After dinner, we'd started watching
Tremors
for the umpteenth time to let the day wind away. Declan had dropped off in the middle of the movie, but it had taken me a long time to get to sleep. The events at the Fox and Hound kept rolling over and over in my mind. It also didn't help that I could sense Mungo staring at me in the dark.

My entire life I'd had a kind of sleep disorder that kept me from sleeping more than an hour or two most nights. It didn't affect my energy level, and it wasn't a bad thing for a baker who had to hit the ovens at o'dark thirty most mornings. So Sunday morning I woke up bright-eyed and ready to go, but Declan was still snoring through his requisite seven hours at four a.m. I'd quietly showered and dressed, bundled Mungo into my tote bag, and sneaked out in the cool of the predawn morning.

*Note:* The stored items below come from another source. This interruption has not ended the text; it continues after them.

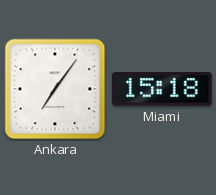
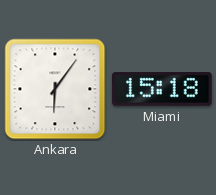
Ankara: 7:06 -> 6:06
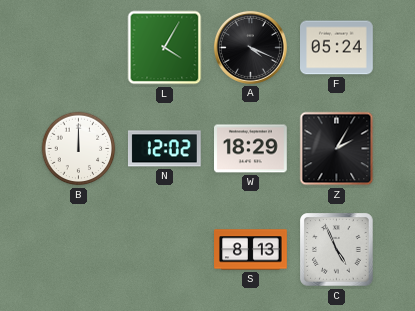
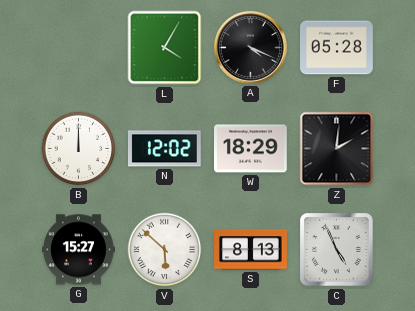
F: 05:24 -> 05:28
Z: 2:05 -> 2:01
G: none -> 15:27
V: none -> 5:52
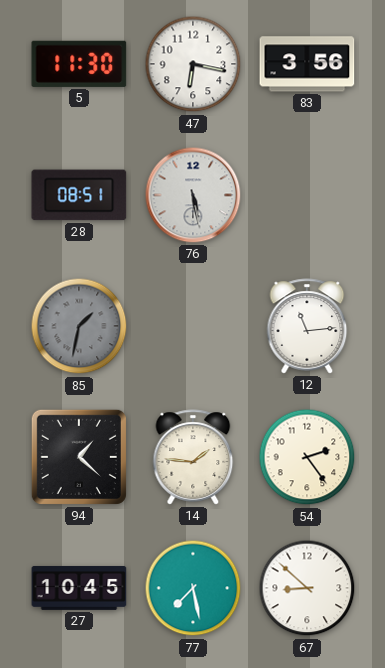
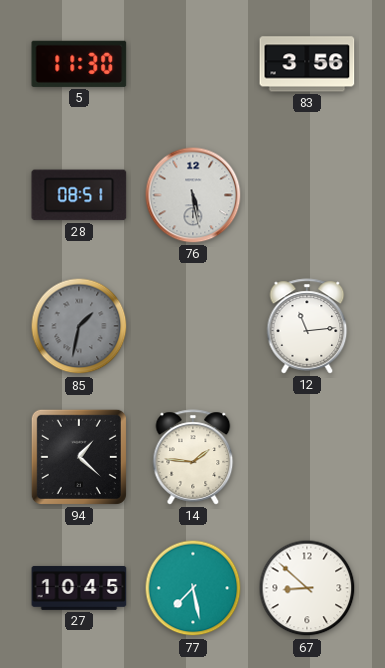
47: 6:17 -> none
54: 2:24 -> none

Two and a half hours later, Iris Grant and I were finishing up the cream cheese frosting on a batch of pumpkin spice cookies in the Honeybee kitchen as the sun began to glint off east-facing car windows out on Broughton Street. Ben was off playing his weekly round of golf, so it was Lucy who opened the blinds and tidied the poufy chairs and sofa that were arranged around the coffee
table in the reading area. Light jazz came on the stereo system, right before my aunt opened up the front door at seven. A couple of weekend regulars were waiting outside for their Honeybee fix, and a few moments later I heard my aunt revving up the espresso machine.

“Katie?” she called.

I looked up and saw a customer at the register. I stripped off my plastic gloves as I hurried out from the open kitchen to ring up one of the daily specials: a delicate miniquiche packed with onions caramelized in balsamic vinegar and flecked with fresh thyme. I'd already set one aside for my own breakfast.

Once the customer had gone, I grabbed a cup of drip and leaned my hip against the counter to drink it. Lucy had returned to the reading area and was rearranging books on the shelves. The volumes were roughly organized by subject, but the reason to it varied on who was doing the organizing. There was fiction and nonfiction, a fair amount of self-help, poetry, and inspirational fodder, as well as the occasional magazine. Regardless of the contents, most of our selection had been chosen by the ladies of the spellbook club, each witch somehow knowing that a particular book might help a Honeybee customer. A few had even helped me, though not always in the way one might think a book helpful. Other books had been supplied by Honeybee customers who wanted to share what they'd been reading. I'd wondered at first whether Croft would view a super-informal lending library like ours, right next to his bookstore, as competition. He'd taken one look at the eclectic contents and assured me with a small laugh that there was no overlap.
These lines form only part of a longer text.